Why the Leveling System Is Controversial

The three-level system has drawn criticism from both autistic self-advocates and researchers. One core concern is that autistic people tend to have highly uneven skills. Someone might need very substantial support with sensory overload but manage complex problem-solving independently. Collapsing that profile into a single number can be misleading.

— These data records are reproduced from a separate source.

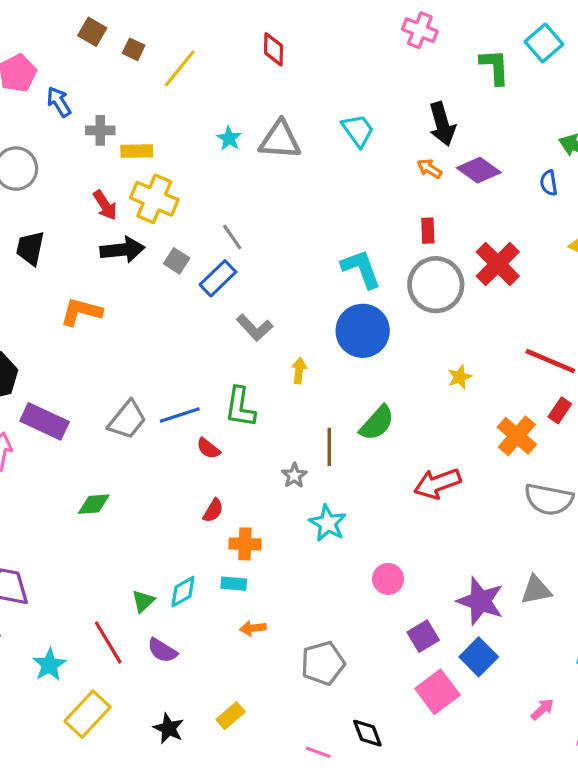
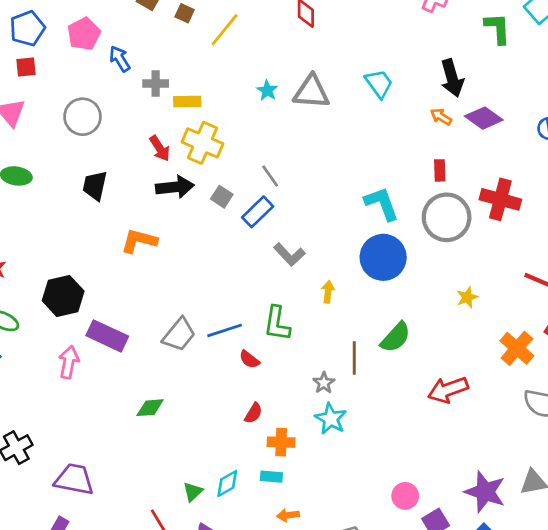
red cross: (498, 264) -> (500, 199), turned -30
cyan star: (328, 523) -> (331, 419), moved
pink circle: (388, 579) -> (405, 496), moved

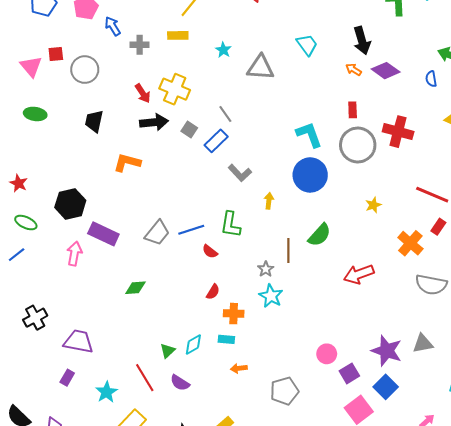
red square: (26, 67) -> (56, 54), moved
gray triangle: (311, 92) -> (261, 67), moved
yellow rectangle: (187, 101) -> (178, 35), moved

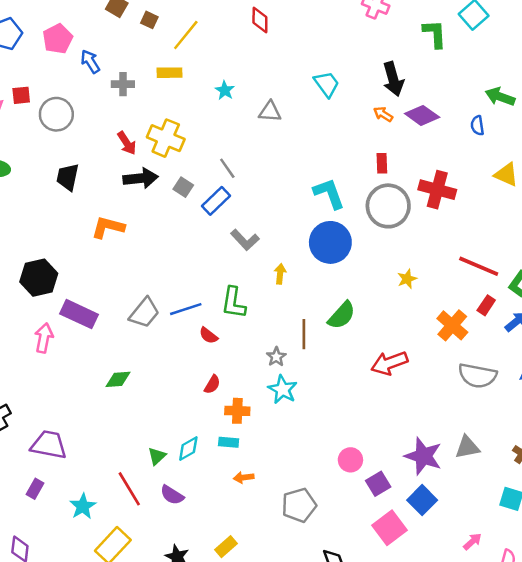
gray triangle: (261, 67) -> (270, 112), size x0.7

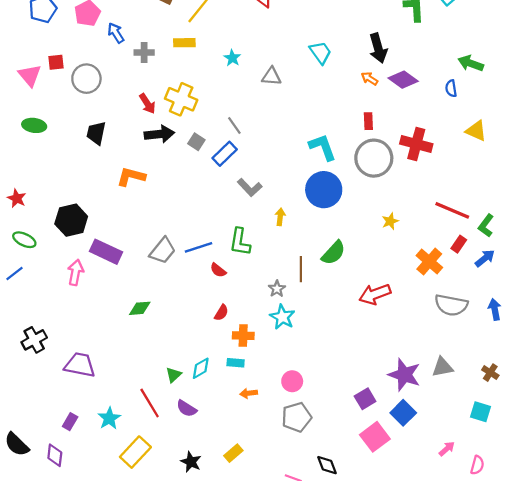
pink circle: (350, 460) -> (292, 381), moved
purple rectangle: (35, 489) -> (70, 422), moved

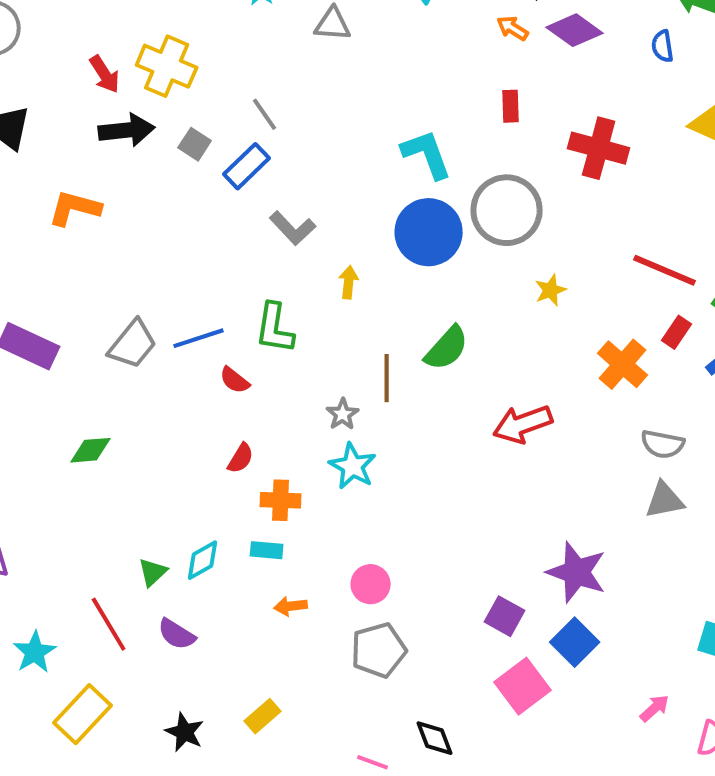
gray circle: (374, 158) -> (507, 210), moved
gray semicircle: (451, 305) -> (663, 444), size x0.7
gray triangle: (442, 367) -> (665, 500), moved
purple square: (365, 399) -> (505, 616), turned -30

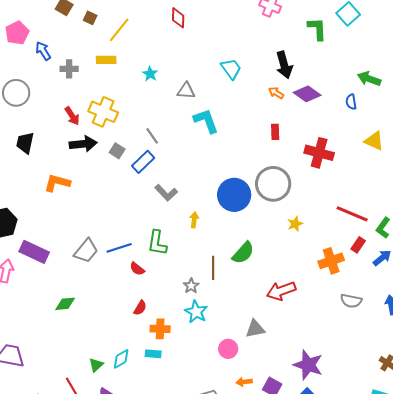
cyan L-shape: (427, 154) -> (206, 121), moved
orange cross: (623, 364) -> (331, 261), turned 30
gray triangle: (665, 500) -> (255, 329), moved
pink circle: (371, 584) -> (228, 349), moved
orange arrow: (291, 606) -> (244, 382), moved

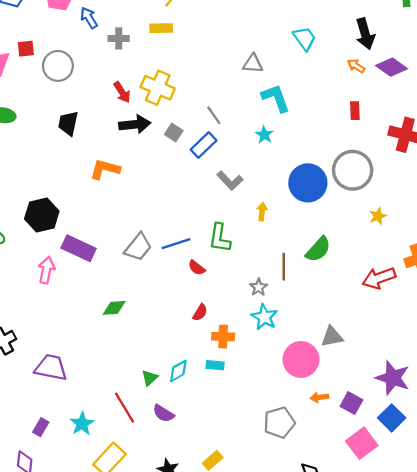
cyan star: (150, 74) -> (264, 135), moved
red arrow: (281, 291) -> (379, 278), moved
pink circle: (228, 349) -> (301, 359), size x1.6

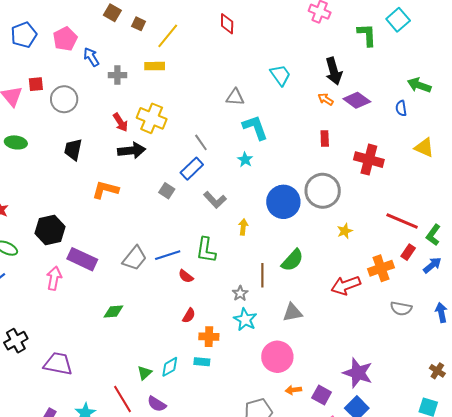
gray square: (174, 132) -> (167, 191), moved
gray triangle: (332, 337) -> (292, 312), moved

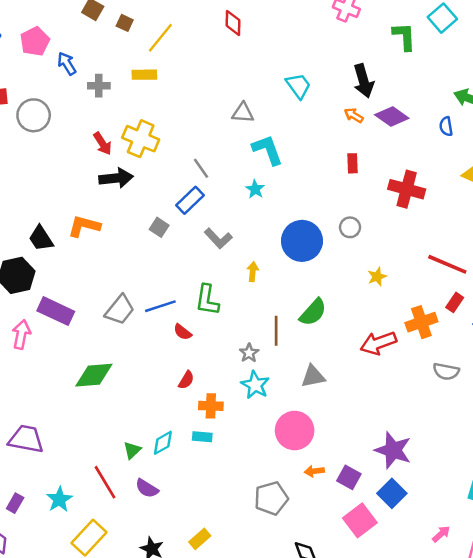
black trapezoid: (73, 150) -> (41, 238), moved, turned -45
gray circle: (323, 191) -> (350, 227), size x0.5
green diamond: (113, 311) -> (94, 375), size x1.5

The neurodevelopmental disorders workgroup that originally designed the DSM-5 autism criteria actually opposed including a severity scale for this reason. They were concerned that a person might appear to function well simply because they already had good support, not because their needs were low. The Autistic Self Advocacy Network successfully recommended that the levels “should not be used for eligibility for and provision of services,” since meaningful support planning requires understanding a person’s individual strengths and challenges, not just a number.

More recently, some researchers proposed a category called “profound autism” for people with an IQ at or below 50 or minimal phrase speech. This has also been controversial. Critics argue it conflates co-occurring intellectual disability or speech-motor problems with autism itself, potentially misleading families and clinicians about what is actually an autistic trait versus a separate condition. The label also risks reinforcing the idea that people at higher support levels cannot communicate or advocate for themselves, which many do through alternative communication methods.

What the Levels Mean in Practice

Despite the criticisms, levels serve a practical purpose. They give families a shared language to describe support needs to schools, employers, and insurance providers. They help clinicians communicate quickly about the general intensity of services a person may benefit from.

But a level alone tells you very little about a specific person. Two people both rated Level 2 can look completely different in daily life, with different strengths, different triggers, and different goals. The most useful way to think about the levels is as a rough starting point for understanding support needs, not as a complete description of who someone is or what they’re capable of.